In 1601 he was made rector of St. Stephen's, Walbrook, and in 1603 of the neighbouring St. Benet's Sherehog. He resigned the latter in 1606, on his appointment to the vicarage of Chigwell, Essex. In 1609 he succeeded Lancelot Andrewes in the prebend of St. Pancras in St. Paul's, which made him rector and patron, as well as vicar, of Chigwell.

===Translation work===
Fenton was one of the Second Westminster Company of translators of the King James Bible, dealing with the Epistles of the New Testament. He worked on this with William Barlow.

==Death and legacy==
He died 16 January 1615, and was buried under the communion-table of St Stephen’s Church; Nicholas Felton preached at his funeral.

One of his descendants, also called Roger Fenton, was the first war photographer, working during the Crimean War.

His sermons are held at Cambridge University Library.

==Works==
Fenton's first work, An Answer to William Alablaster his Motives, was published in 1599, noting that William Alabaster was then a prisoner in the Tower of London.

He published A Perfume Against Naysome Pestilence in 1603 and a sermon collection entitled A Sermon Preached at St. Mary Spittle in 1606.

In 1611 Fenton published A Treatise of Usurie, in three books; there was a second edition in 1612. In 1652 there appeared a tract by Robert Filmer The author states in his preface that George Downame, Fenton and Andrewes are the noted opponents of usury, in England, but (he continues) 'I have made choice of Dr. Fenton's treatise to examine because it is latest, and I find little of any moment but is in him.' A note by Roger Twysden in Filmer's book suggests it was written three decades before publication.

A manuscript in the Cambridge University Library (MS Ff. 5. 25, fos. 17r–22r) contains a contemporary copy of a brief treatise by Fenton, entitled 'De Æquivocatione' (On Equivocation). It is dedicated to Sir Francis Bacon in his capacity as Solicitor-General, and must therefore date from between 1607 and 1613. Like the English treatise Of Usurie this Latin document consists of the resolution of three disputed questions on the subject of the work.

Fenton was a popular preacher of the day; one of his sermons, 'Of Simonie and Sacriledge,' was published in 1604, from which it appears that he was at that date chaplain to Sir Thomas Egerton, the lord chancellor. Another was published in 1615, 'Upon Oathes,' preached before the Grocers' Company; and a small volume containing four more appeared in 1616.
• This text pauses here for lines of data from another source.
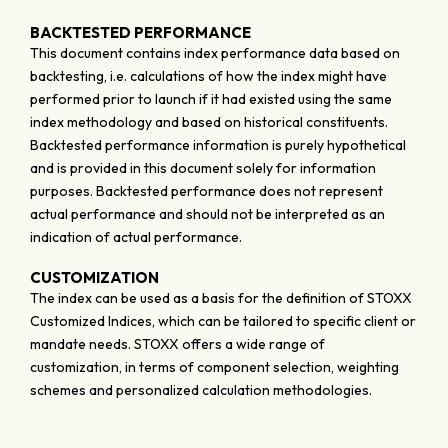
BACKTESTED PERFORMANCE
This document contains index performance data based on
backtesting, i.e. calculations of how the index might have
performed prior to launch if it had existed using the same
index methodology and based on historical constituents.
Backtested performance information is purely hypothetical
and is provided in this document solely for information
purposes. Backtested performance does not represent
actual performance and should not be interpreted as an
indication of actual performance.
CUSTOMIZATION
The index can be used as a basis for the definition of STOXX
Customized Indices, which can be tailored to specific client or
mandate needs. STOXX offers a wide range of
customization, in terms of component selection, weighting
schemes and personalized calculation methodologies.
In 1617, Fenton's successor at Chigwell, Emmanuel Utie, published a posthumous work by Fenton entitled A Treatise against the Necessary Dependence upon that One Head and the present Reconciliation to the Church of Rome. Together with certaine sermons preached in publike assemblies. Utie prefixes a dedication of his own to Sir Francis Bacon, in which he calls the treatise 'the Posthumus [image] of Doctor Fenton', but says that it lacked final revision. In his dedication he alludes to Fenton's earlier dedication of his treatise on usury to Bacon's predecessor as Lord Keeper, Sir Thomas Egerton. The sermons in this volume are six in number, with three of them having been preached before King James.